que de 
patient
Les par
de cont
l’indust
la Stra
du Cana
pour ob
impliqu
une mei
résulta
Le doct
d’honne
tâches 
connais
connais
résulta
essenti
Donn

────────────────────────────────────────

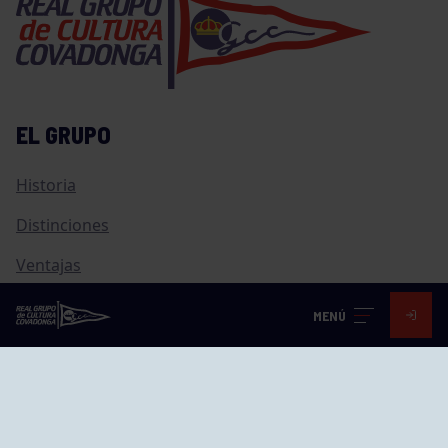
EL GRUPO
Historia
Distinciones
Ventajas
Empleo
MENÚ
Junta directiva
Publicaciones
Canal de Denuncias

────────────────────────────────────────

> EXERCISE DESCRIPTION: When you reach the line holding "Junta directiva" in the records above, begin reproducing exactly, stop after the line holding "Canal de Denuncias", and output nothing else.

> ANSWER FOR THIS EXERCISE:
Junta directiva
Publicaciones
Canal de Denuncias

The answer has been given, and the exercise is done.